Understanding Foot Force

Foot force is not a measure of how powerful your feet are, rather it is an expression of how well they transfer the force of the hip and leg muscle structures onto the stretcher.

Gate force is a common currency among rower’s, coaches and sports scientists when valuing the output of the rower. For the past few years we have been looking at foot force and how it contributes to the overall force that a rower can produce on the gate and, most importantly, how improvements to foot force can convert into boat speed gains.

Let’s define foot force; Foot force is not a measure of how powerful your feet are, rather it is an expression of how well they transfer the force of the hip and leg muscle structures onto the stretcher. During the drive, a rower creates strong, forceful movements from hip and knee extension, which are transferred to the stretcher via the ankles and feet and then through to the handle by the upper body and arms.

Foot force is by nature dependent and expressive of the load on the blades. Without holding a loaded handle (in the water or with the chain force of an ergo), foot force is minimal. As such foot force cannot be considered as an individual segment of the stroke, rather it is an expression of the body as an ‘energy transfer link’ between the handle and stretcher.

Therefore a more stable foot demonstrates more force simply because of its improved ability to transfer leg and body force to the stretcher. In general physics terms it is also seen that when applying a pushing load, greater surface area at contact is also helpful. This will lead to an obvious increase in efficiency of energy transfer. If the rower is able to transfer more force between the stretcher and handle, when used correctly (blade in the water, accurate and well timed arm draw), that force will convert to boat speed.

If you observe the graph above, you will notice the distinct relationship between heel timing and peak force. This is when the heel makes contact with the foot board. As this contact occurs, the structure of the foot becomes a platform rather than a hinge, allowing a more efficient transfer of energy to the stretcher (and back again). A stiffer lever will always transfer energy better than an unstable one – in this case your foot. In the graph above we show an athlete utilizing BAT Logic equipment with a custom setup aimed at increasing heel loading.

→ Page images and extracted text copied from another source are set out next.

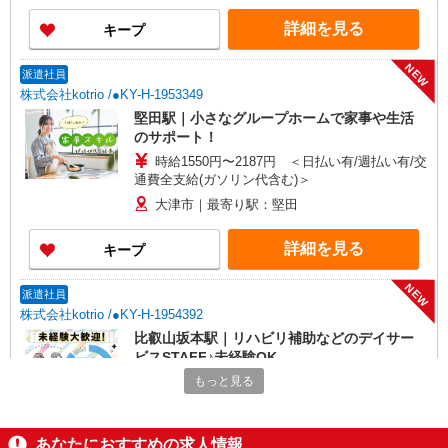
詳細を見る
キープ
NEW
派遣社員
株式会社kotrio /●KY-H-1953349
堅田駅｜小さなグループホームで家事や生活
のサポート！
時給1550円〜2187円 ＜日払い有/週払い有/交
通費全支給(ガソリン代含む)＞
大津市｜最寄り駅：堅田
詳細を見る
キープ
NEW
派遣社員
株式会社kotrio /●KY-H-1954392
比叡山坂本駅｜リハビリ補助などのデイサー
ビスSTAFF♪未経験OK
時給1550円〜2187円 ＜日払い有/週払い有/交
もっと見る
通費全支給(ガソリン代含む)＞
大津市坂本周辺｜中学校近く！
あなたにおすすめの求人情報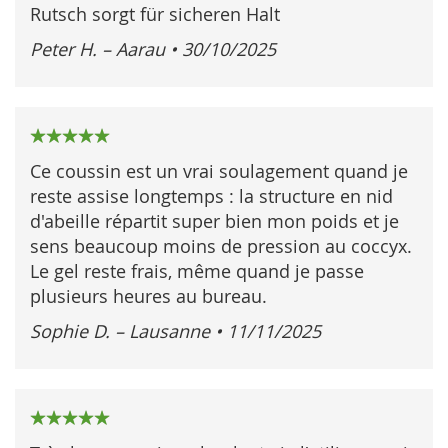
Rutsch sorgt für sicheren Halt
Peter H. – Aarau
•
30/10/2025
100%
Ce coussin est un vrai soulagement quand je
reste assise longtemps : la structure en nid
d'abeille répartit super bien mon poids et je
sens beaucoup moins de pression au coccyx.
Le gel reste frais, même quand je passe
plusieurs heures au bureau.
Sophie D. – Lausanne
•
11/11/2025
100%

A sprinter is very strong on their toes when applying force and converting it to power, so why is rowing so different? A sprinter is different as they are transferring force onto the track in a plantar flexed position (toes pointed down) at their first contact with the ground – their ‘catch’ position if you like, which takes the talo-crural joint (ankle) into a more stable position for the biomechanics of running. The sprinter is also upright, with a straighter lower limb and a centre of gravity above and slightly in front of them. The goal with sprinting is to produce maximal force in a downward and backward direction literally propelling the athlete up the track. Contrast this to the rower at the catch- on their toes with a dorsi flexed (toes pointing up) and less dynamic ankle position, fully flexed knee and hip plus with the centre of gravity over their seat. Their goal is to transfer as much foot force as possible horizontally onto the plate and then through the blade. This is a very different environment for the foot to transfer force.

In the catch position, the tibia (shin) is vertical or near to, with a loading mechanism that results in an internal rotation of the bone (twisting in) and a resulting lowering of the foot arch arch as the heel falls to contact the stretcher late in the drive. An athlete will generate a “peak foot force” but it may not be equal or even close to what the potential force generation from the hip and knee were in the drive movement. In other words, due to the foot position, efficiency is often low and the effective foot force is reduced because of this.

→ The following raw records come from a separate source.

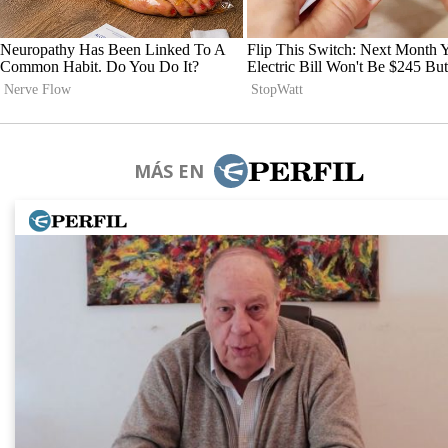
MÁS EN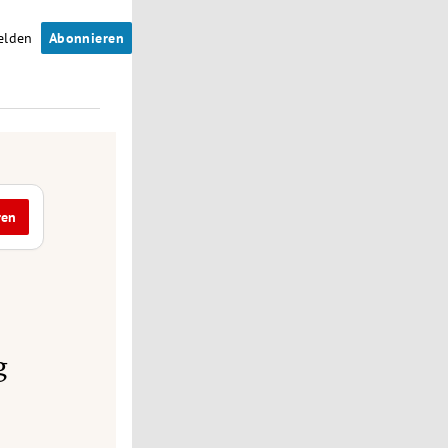
elden
Abonnieren
ren
g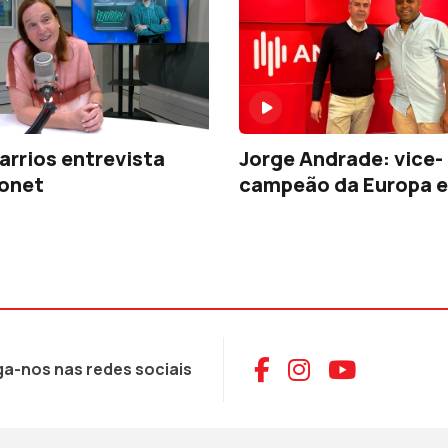
arrios entrevista
Jorge Andrade: vice-
Jonet
campeão da Europa 
Aceder ao Face
Aceder ao I
Aceder 
ga-nos nas redes sociais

Contrast this with a position where the rower’s heel is fully engaged and their foot is supported and stable. This allows a larger base of support for the rower to load against. This stability not only enhances the foot and ankle’s ability as a transfer lever, but also creates a broader base for the athlete to hold against, making it easier and more comfortable to suspend their body weight from the seat during the early drive. Efficiency is improved, comfort is greater, muscles are working better (especially the power generating glutes and hamstrings) and foot force is increased. This is good for the athlete’s position, for force generation and, the absolute key, for boat speed.

Speed can come from an increase in your foot force without necessarily trying to row any harder and as a result you will end up going faster.